Commitment this Netanyahu, Abbas and the legitimacy deficit

Netanyahu, Abbas and the legitimacy deficit
The Palestinian president is too weak and compromised to accept any final settlement with which Netanyahu can live


Palestinian president Yasser Arafat shakes hands with with Israeli prime minister Yitzhak Rabin in 2004. Photograph: Avi Ohayon/EPA
Since its inception in Oslo almost two decades ago, the Israeli-Palestinian peace process has been stymied by the dysfunctional political systems of both sides. Hostage of an impossible coalition and of a settlement movement of freelance fanatics, Israeli prime minister Binyamin Netanyahu's leadership is seriously compromised. His Palestinian counterparts are hardly in a better position.

Today, the clique that surrounds Palestinian president Mahmoud Abbas embodies the bitter deception that the peace process has meant for the Palestinians. Moreover, the Palestinian Authority has come neither to represent the majority of Palestinians nor to rule by democratic means.

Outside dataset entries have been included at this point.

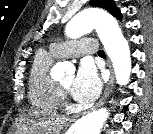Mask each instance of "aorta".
Here are the masks:
<instances>
[{
    "label": "aorta",
    "mask_w": 153,
    "mask_h": 134,
    "mask_svg": "<svg viewBox=\"0 0 153 134\" xmlns=\"http://www.w3.org/2000/svg\"><path fill=\"white\" fill-rule=\"evenodd\" d=\"M96 30L106 53L110 58L116 81L119 85L129 82L131 73V56L128 41L124 38L118 23L111 16L98 9H86L76 14L66 25L69 38H79ZM56 71L73 70L67 62L58 63ZM109 109L102 108L80 118L71 128L72 134H100L108 117Z\"/></svg>",
    "instance_id": "obj_1"
}]
</instances>
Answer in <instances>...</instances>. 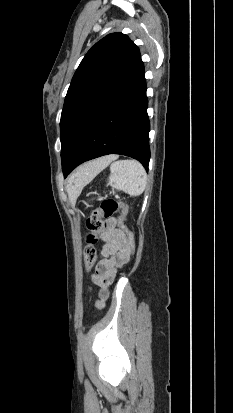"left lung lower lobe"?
Masks as SVG:
<instances>
[{"label":"left lung lower lobe","mask_w":233,"mask_h":413,"mask_svg":"<svg viewBox=\"0 0 233 413\" xmlns=\"http://www.w3.org/2000/svg\"><path fill=\"white\" fill-rule=\"evenodd\" d=\"M147 106L144 65L139 54L123 82L90 122L74 157L63 167L64 177L79 164L107 154L137 159L148 171Z\"/></svg>","instance_id":"obj_1"}]
</instances>
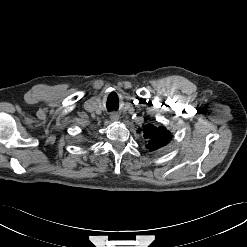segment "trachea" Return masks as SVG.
<instances>
[{
  "mask_svg": "<svg viewBox=\"0 0 247 247\" xmlns=\"http://www.w3.org/2000/svg\"><path fill=\"white\" fill-rule=\"evenodd\" d=\"M116 109H117V108H115V107H110V108L108 107V110H109V111L116 110Z\"/></svg>",
  "mask_w": 247,
  "mask_h": 247,
  "instance_id": "trachea-1",
  "label": "trachea"
}]
</instances>
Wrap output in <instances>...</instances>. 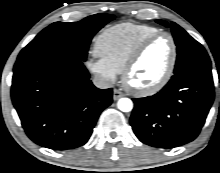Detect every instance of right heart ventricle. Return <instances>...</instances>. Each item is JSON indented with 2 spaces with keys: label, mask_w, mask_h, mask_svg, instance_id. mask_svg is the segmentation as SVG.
Segmentation results:
<instances>
[{
  "label": "right heart ventricle",
  "mask_w": 220,
  "mask_h": 173,
  "mask_svg": "<svg viewBox=\"0 0 220 173\" xmlns=\"http://www.w3.org/2000/svg\"><path fill=\"white\" fill-rule=\"evenodd\" d=\"M159 29L145 24L125 22L105 28L95 42L96 54L116 73L123 67L137 45Z\"/></svg>",
  "instance_id": "e07e8e85"
}]
</instances>
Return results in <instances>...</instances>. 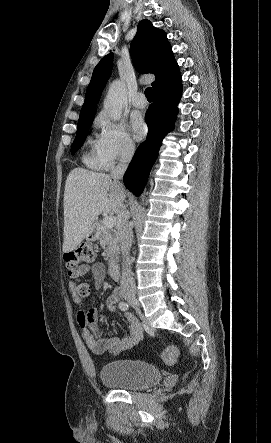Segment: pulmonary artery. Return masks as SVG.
<instances>
[{
	"label": "pulmonary artery",
	"mask_w": 271,
	"mask_h": 443,
	"mask_svg": "<svg viewBox=\"0 0 271 443\" xmlns=\"http://www.w3.org/2000/svg\"><path fill=\"white\" fill-rule=\"evenodd\" d=\"M132 104L134 107L143 109L147 106V99L142 92H138L135 94L132 100Z\"/></svg>",
	"instance_id": "1"
}]
</instances>
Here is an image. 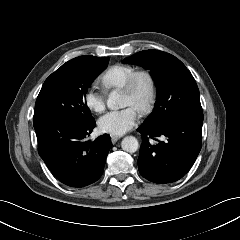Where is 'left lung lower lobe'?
Listing matches in <instances>:
<instances>
[{
	"label": "left lung lower lobe",
	"mask_w": 240,
	"mask_h": 240,
	"mask_svg": "<svg viewBox=\"0 0 240 240\" xmlns=\"http://www.w3.org/2000/svg\"><path fill=\"white\" fill-rule=\"evenodd\" d=\"M202 123L200 119L181 117L159 125L142 124L138 129L143 139L138 158L141 175L158 184L181 179L201 150Z\"/></svg>",
	"instance_id": "0a47b994"
}]
</instances>
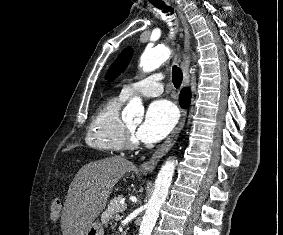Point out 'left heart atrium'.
<instances>
[{"instance_id":"39dd6f15","label":"left heart atrium","mask_w":283,"mask_h":235,"mask_svg":"<svg viewBox=\"0 0 283 235\" xmlns=\"http://www.w3.org/2000/svg\"><path fill=\"white\" fill-rule=\"evenodd\" d=\"M177 118L176 108L171 102L154 101L148 107L142 125L136 130V136L148 143L159 141L173 129Z\"/></svg>"}]
</instances>
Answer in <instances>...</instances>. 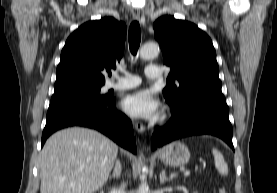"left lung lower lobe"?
Here are the masks:
<instances>
[{"instance_id":"obj_1","label":"left lung lower lobe","mask_w":277,"mask_h":193,"mask_svg":"<svg viewBox=\"0 0 277 193\" xmlns=\"http://www.w3.org/2000/svg\"><path fill=\"white\" fill-rule=\"evenodd\" d=\"M172 109L169 122L154 130L152 149L182 137L211 134L224 140L234 150L229 108L221 90L195 92L180 107Z\"/></svg>"}]
</instances>
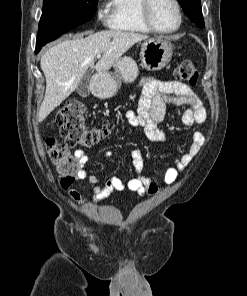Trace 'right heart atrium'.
I'll use <instances>...</instances> for the list:
<instances>
[{
	"mask_svg": "<svg viewBox=\"0 0 247 296\" xmlns=\"http://www.w3.org/2000/svg\"><path fill=\"white\" fill-rule=\"evenodd\" d=\"M97 19L102 23H109L111 19V13L105 3L99 2L96 11Z\"/></svg>",
	"mask_w": 247,
	"mask_h": 296,
	"instance_id": "obj_1",
	"label": "right heart atrium"
}]
</instances>
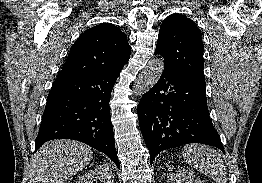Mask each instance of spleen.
Masks as SVG:
<instances>
[{"label":"spleen","instance_id":"obj_1","mask_svg":"<svg viewBox=\"0 0 262 183\" xmlns=\"http://www.w3.org/2000/svg\"><path fill=\"white\" fill-rule=\"evenodd\" d=\"M182 156L187 164L218 183H227V171L219 153L205 145L189 144Z\"/></svg>","mask_w":262,"mask_h":183}]
</instances>
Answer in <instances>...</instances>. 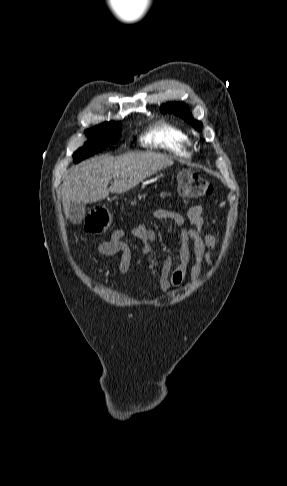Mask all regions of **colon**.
<instances>
[{
    "instance_id": "1",
    "label": "colon",
    "mask_w": 287,
    "mask_h": 486,
    "mask_svg": "<svg viewBox=\"0 0 287 486\" xmlns=\"http://www.w3.org/2000/svg\"><path fill=\"white\" fill-rule=\"evenodd\" d=\"M178 190L183 196L200 198L210 196L213 193V186L196 173L183 171L178 175ZM110 223L109 211L104 206H97L88 214L84 229L90 234H101L109 228Z\"/></svg>"
}]
</instances>
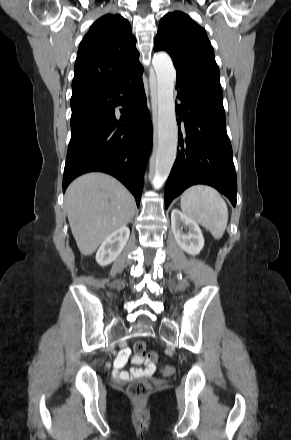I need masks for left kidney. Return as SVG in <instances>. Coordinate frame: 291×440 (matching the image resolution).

Abbas's presidential term has expired, and elections are constantly being postponed. The PA's prime minister, Salam Fayyad, like his Hamas counterparts in Gaza, rules by decree, keeps parliament inactive, and silences the opposition. With no institutionalised democratic legitimacy, the PA is bound to rely on its security forces and on those of the occupier, Israel, to enforce its will.

Of course, throughout history, national liberation movements have had to marginalise their own radicals and fanatics in order to reach the Promised Land. This was true of Zionism, of the Italian Risorgimento, and most recently of the Catholics in Northern Ireland. But never did the outcast faction actually represent the democratically elected majority. A peace process conceived as a means to weaken and isolate the winners of an election – Hamas – is unlikely to gain much traction.

Like George W Bush, President Barack Obama confines his diplomatic engagement largely to friends rather than adversaries. This, more than anything else, explains the growing disconnection between Arab public opinion and the Obama administration.

The assumption – dear to the architects of the current process – that peace can be achieved by driving a wedge between "moderates" and "extremists" is a fatal misconception. The paradox here is double. Not only does one negotiate with the illegitimate "moderates", but it is precisely because of their legitimacy deficit that the moderates are forced to be unyielding on core issues, lest the radicals label them treasonous.

The Palestinian negotiators' dangerous lack of legitimacy – and, indeed, the disorientation of the entire Palestinian national movement – is reflected in the return of the PLO to its pre-Arafat days, when it was the tool of Arab regimes instead of an autonomous movement. The green light was given to the current negotiators by the Arab League, not by the elected representatives of the Palestinian people.